* [How to complete this task]: Lines with the word "localhost" are the answer; copy each of them from the data below.

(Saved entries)
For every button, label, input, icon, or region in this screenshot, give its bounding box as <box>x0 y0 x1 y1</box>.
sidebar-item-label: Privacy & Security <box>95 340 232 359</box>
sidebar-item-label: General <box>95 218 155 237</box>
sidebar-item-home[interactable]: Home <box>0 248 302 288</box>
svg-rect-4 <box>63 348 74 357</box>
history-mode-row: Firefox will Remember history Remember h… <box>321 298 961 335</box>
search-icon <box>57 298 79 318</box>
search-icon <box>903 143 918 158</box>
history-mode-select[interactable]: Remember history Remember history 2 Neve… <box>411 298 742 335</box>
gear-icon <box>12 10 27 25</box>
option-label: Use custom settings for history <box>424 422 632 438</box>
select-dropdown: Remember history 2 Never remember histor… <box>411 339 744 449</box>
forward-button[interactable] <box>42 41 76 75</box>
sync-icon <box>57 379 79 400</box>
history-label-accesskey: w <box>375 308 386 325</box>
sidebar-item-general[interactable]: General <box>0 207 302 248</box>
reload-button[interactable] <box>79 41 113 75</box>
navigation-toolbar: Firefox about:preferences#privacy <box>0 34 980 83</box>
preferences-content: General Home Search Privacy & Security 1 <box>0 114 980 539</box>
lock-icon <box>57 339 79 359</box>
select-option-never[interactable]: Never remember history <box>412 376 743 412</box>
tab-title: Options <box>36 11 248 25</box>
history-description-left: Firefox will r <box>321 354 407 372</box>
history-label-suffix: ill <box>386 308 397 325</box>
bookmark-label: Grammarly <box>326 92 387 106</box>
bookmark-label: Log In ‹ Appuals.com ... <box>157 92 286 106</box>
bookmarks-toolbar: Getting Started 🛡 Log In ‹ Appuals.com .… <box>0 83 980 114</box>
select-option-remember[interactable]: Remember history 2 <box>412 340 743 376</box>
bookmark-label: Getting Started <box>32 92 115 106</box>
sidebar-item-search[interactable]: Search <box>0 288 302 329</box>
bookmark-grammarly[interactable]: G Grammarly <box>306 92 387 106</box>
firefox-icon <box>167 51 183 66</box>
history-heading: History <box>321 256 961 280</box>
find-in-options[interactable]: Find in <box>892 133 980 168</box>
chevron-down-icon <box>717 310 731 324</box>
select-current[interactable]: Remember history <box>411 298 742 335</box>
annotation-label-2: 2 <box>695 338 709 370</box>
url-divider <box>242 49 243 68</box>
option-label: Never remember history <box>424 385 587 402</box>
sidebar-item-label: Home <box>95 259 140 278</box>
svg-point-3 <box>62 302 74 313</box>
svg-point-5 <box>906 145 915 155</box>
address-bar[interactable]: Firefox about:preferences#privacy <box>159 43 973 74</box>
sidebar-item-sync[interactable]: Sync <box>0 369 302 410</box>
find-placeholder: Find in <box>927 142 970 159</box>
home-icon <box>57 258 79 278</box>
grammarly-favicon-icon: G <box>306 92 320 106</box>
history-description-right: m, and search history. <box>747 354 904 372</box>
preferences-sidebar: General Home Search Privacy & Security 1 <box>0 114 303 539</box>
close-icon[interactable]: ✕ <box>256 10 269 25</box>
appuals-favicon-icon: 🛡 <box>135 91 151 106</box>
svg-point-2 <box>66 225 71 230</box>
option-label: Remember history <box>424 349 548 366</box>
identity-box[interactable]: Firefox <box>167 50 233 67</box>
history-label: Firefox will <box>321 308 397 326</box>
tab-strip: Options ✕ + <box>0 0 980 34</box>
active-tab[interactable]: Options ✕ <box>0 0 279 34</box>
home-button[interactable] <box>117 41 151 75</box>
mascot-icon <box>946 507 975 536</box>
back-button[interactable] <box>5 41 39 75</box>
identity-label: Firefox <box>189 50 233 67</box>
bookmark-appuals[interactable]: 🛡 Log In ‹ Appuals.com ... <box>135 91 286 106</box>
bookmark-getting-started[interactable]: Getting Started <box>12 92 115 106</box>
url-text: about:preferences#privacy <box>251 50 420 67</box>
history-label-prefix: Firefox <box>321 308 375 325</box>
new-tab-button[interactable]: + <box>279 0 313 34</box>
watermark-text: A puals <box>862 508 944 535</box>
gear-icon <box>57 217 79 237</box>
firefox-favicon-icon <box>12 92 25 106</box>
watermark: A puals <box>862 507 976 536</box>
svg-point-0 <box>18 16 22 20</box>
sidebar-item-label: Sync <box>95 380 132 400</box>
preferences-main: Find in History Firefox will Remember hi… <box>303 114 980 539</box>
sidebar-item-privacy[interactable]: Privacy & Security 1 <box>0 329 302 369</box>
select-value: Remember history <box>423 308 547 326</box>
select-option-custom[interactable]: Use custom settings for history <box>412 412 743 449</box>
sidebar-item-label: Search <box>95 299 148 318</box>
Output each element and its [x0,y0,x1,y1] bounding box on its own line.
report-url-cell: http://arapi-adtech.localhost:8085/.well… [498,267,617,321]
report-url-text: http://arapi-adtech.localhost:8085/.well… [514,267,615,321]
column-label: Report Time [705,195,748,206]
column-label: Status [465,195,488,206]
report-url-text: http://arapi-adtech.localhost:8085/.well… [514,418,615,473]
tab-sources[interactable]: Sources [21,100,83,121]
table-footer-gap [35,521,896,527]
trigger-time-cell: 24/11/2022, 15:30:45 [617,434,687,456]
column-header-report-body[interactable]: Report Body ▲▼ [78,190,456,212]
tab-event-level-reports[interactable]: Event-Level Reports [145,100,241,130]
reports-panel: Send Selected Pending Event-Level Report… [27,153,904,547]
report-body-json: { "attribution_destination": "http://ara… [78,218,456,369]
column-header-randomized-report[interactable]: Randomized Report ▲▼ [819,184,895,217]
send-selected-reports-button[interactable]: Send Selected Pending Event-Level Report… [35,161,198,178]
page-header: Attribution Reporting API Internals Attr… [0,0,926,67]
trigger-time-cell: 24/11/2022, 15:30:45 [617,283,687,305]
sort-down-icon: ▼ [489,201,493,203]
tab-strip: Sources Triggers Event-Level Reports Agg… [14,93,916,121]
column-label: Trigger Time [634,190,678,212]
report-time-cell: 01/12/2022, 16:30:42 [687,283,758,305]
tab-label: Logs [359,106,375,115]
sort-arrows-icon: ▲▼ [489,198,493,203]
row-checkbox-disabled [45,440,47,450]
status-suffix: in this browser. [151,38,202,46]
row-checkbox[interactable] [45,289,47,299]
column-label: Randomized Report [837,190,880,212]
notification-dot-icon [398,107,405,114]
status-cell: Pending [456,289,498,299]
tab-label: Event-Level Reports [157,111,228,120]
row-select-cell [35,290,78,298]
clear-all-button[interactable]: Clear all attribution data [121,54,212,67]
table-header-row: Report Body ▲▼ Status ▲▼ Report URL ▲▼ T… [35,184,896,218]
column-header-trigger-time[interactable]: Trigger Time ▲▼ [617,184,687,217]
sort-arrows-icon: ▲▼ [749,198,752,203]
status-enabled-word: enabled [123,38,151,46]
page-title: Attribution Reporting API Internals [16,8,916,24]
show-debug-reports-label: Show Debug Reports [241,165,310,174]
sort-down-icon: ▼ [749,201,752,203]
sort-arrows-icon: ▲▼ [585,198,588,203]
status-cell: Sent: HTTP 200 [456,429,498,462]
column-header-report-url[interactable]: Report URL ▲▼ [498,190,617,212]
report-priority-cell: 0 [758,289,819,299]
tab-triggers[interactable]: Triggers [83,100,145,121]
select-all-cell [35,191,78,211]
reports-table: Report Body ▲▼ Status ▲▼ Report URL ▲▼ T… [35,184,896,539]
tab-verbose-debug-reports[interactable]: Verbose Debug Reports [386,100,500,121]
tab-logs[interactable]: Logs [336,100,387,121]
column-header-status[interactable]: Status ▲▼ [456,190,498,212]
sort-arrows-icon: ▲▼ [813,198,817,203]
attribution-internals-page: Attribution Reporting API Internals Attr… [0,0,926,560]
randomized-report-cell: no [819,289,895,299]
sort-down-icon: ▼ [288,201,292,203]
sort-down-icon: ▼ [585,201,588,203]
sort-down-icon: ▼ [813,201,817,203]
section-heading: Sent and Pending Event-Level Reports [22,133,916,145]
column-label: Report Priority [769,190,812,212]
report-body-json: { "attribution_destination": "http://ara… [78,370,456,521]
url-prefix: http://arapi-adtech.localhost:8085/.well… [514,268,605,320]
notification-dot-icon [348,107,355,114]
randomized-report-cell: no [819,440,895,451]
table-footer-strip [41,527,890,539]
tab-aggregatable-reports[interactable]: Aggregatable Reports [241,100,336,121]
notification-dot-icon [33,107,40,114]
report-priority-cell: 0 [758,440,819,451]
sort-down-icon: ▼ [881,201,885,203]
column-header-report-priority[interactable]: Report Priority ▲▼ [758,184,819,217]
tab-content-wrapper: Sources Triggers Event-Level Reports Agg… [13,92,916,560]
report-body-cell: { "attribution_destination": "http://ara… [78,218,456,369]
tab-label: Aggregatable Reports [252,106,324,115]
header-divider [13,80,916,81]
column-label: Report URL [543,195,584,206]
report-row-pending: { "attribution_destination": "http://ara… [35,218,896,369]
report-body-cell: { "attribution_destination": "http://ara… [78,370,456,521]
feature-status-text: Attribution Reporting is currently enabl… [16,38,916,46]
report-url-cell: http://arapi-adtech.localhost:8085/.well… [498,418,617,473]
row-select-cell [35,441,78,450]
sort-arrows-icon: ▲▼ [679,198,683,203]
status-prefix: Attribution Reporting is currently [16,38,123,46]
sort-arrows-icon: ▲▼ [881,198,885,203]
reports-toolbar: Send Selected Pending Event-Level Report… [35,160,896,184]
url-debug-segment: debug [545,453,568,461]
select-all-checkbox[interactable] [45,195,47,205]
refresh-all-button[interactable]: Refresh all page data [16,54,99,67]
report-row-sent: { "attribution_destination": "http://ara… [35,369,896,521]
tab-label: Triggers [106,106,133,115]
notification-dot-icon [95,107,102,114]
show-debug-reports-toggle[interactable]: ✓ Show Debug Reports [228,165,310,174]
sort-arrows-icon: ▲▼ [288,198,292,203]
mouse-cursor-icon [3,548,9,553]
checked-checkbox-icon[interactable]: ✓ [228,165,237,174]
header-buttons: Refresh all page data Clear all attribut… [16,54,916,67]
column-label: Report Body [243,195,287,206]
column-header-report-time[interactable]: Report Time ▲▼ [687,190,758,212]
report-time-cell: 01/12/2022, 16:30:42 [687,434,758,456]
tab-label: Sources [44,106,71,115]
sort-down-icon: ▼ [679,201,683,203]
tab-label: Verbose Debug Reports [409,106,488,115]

---

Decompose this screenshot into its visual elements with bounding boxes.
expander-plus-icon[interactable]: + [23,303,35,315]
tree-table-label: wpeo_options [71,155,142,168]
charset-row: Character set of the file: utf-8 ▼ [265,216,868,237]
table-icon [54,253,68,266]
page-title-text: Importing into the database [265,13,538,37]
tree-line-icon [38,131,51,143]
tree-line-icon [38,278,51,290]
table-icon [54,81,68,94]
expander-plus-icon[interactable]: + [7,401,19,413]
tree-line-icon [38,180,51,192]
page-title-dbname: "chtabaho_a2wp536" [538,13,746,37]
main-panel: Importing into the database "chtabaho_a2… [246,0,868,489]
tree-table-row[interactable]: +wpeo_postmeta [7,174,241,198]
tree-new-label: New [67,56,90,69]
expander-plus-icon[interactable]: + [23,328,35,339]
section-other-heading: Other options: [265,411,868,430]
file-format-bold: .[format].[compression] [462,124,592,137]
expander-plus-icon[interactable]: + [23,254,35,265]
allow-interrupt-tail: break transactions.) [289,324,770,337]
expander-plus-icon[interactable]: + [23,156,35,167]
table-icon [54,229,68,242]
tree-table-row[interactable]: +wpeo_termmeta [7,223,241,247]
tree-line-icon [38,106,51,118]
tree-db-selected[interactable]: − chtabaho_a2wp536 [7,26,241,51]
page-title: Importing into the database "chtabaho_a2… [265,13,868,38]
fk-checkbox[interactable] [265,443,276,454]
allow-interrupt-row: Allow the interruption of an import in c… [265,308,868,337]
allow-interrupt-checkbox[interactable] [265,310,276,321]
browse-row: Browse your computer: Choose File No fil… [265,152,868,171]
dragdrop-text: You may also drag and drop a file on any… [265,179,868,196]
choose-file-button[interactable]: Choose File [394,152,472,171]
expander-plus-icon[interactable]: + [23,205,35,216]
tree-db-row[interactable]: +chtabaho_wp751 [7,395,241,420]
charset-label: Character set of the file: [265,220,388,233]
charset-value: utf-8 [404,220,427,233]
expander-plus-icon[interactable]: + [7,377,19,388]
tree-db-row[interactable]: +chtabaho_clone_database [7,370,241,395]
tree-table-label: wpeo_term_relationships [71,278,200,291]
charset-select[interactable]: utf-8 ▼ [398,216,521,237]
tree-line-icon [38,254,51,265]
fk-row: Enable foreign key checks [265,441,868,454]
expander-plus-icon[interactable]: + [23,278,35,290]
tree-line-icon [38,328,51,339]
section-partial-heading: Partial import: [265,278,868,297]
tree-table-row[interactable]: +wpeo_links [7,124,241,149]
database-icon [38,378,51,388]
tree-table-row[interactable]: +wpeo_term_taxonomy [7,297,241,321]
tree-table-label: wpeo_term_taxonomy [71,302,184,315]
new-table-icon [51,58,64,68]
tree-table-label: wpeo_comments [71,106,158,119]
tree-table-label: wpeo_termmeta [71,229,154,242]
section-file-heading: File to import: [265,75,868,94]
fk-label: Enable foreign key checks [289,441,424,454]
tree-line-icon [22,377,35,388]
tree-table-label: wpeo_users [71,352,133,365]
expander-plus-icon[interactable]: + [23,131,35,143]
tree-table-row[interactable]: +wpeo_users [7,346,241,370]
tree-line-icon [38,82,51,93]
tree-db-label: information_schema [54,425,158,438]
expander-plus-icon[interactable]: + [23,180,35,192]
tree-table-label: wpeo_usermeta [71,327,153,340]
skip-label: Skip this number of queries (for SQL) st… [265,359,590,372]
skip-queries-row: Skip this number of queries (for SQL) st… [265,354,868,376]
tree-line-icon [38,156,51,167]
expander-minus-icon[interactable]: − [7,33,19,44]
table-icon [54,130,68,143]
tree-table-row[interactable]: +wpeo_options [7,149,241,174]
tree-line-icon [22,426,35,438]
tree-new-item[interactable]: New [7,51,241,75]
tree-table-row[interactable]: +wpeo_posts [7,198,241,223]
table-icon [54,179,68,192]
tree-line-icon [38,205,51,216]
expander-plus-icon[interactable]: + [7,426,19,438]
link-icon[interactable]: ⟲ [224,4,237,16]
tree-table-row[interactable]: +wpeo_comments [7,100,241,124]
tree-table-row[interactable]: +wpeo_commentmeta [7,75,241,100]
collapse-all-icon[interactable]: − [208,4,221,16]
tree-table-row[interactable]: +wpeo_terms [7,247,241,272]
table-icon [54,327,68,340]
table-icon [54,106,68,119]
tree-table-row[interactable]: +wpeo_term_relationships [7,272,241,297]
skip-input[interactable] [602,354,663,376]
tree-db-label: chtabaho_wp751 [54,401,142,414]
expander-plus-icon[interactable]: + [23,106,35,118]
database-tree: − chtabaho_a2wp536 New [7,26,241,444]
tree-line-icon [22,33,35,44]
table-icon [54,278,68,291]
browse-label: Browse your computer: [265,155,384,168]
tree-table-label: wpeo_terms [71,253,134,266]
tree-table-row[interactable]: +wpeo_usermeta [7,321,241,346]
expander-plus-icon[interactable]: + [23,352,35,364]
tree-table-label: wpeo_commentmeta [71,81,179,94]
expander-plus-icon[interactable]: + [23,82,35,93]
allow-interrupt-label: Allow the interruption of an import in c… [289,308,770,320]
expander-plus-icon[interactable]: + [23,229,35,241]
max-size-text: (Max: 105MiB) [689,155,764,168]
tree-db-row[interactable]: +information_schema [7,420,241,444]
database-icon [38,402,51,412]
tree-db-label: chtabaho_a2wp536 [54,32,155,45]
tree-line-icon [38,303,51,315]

* [Task solution]:
report-url-cell: http://arapi-adtech.localhost:8085/.well… [498,267,617,321]
report-url-text: http://arapi-adtech.localhost:8085/.well… [514,267,615,321]
report-url-text: http://arapi-adtech.localhost:8085/.well… [514,418,615,473]
url-prefix: http://arapi-adtech.localhost:8085/.well… [514,268,605,320]
report-url-cell: http://arapi-adtech.localhost:8085/.well… [498,418,617,473]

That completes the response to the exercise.